Other than an analysis of John 13:1–11 by Hugo Zorrilla in Direction in 1995, there has been little mention of footwashing in MB periodicals in recent years. The practice, however, has not been completely abandoned.
Of 114 Canadian MB churches that responded to an e-mail poll, “does your church practice footwashing”, 73 said No. Forty-one (41) responded with Yes or a “No, but” answer. The latter included: having done it once or twice, or using it occasionally or regularly in small groups, retreat settings or with youth. Four indicated it had been used as a demonstration, and four said they used handwashing as an alternative to footwashing.

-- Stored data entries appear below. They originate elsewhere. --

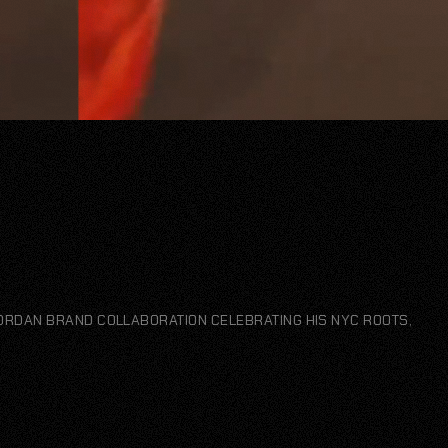
JORDAN BRAND COLLABORATION CELEBRATING HIS NYC ROOTS,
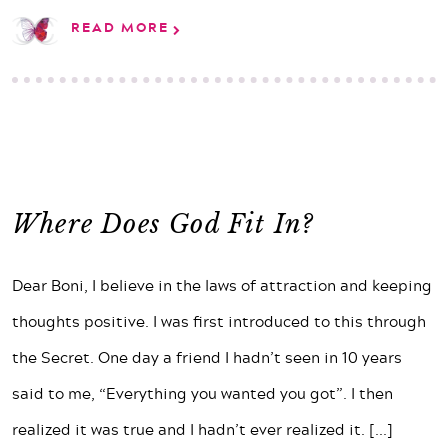
READ MORE
Where Does God Fit In?
Dear Boni, I believe in the laws of attraction and keeping
thoughts positive. I was first introduced to this through
the Secret. One day a friend I hadn’t seen in 10 years
said to me, “Everything you wanted you got”. I then
realized it was true and I hadn’t ever realized it.
[...]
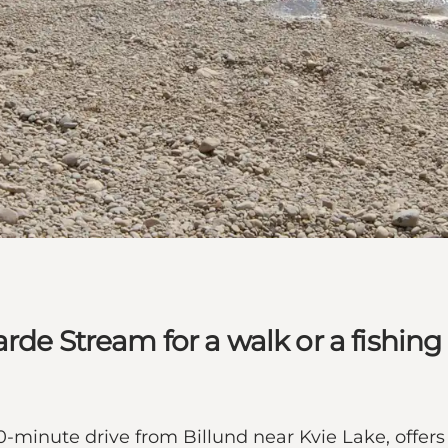
de Stream for a walk or a fishing t
-minute drive from Billund near Kvie Lake, offers 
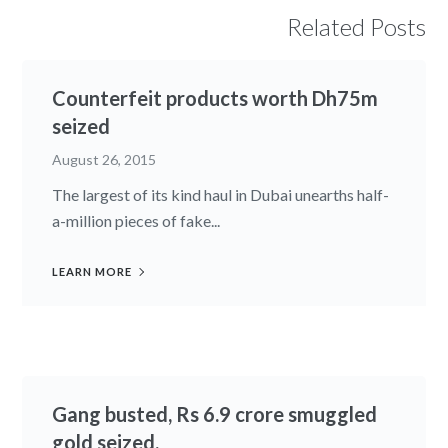
Related Posts
Counterfeit products worth Dh75m
seized
August 26, 2015
The largest of its kind haul in Dubai unearths half-
a-million pieces of fake...
LEARN MORE
Gang busted, Rs 6.9 crore smuggled
gold seized.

Some respondents elaborated on their experiences. One found footwashing “a humbling, unique, intimate and marvellous experience.” Another remarked, “the proud and arrogant are usually opposed.”
One person commented that the act doesn’t matter much “if we don’t genuinely love one another and serve them in the name of Jesus.” Another said his congregation did not practice literal footwashing, but did practice “humble servanthood which is the principle behind the act.”
The pastor of a church that has included footwashing in Maundy Thursday services for several years expressed ambivalence about the practice. “In our culture,” he said, “the novelty of the practice can overwhelm its meaning.”
Another, whose congregation also included it in Maundy Thursday services, found that footwashing was both “warmly” and “curiously” received, though some “old-timers” stayed away because of it.
Because of its geographic link to “dusty roads and sandals,” this same pastor said, “we need an equivalent humbling/serving act for our time.”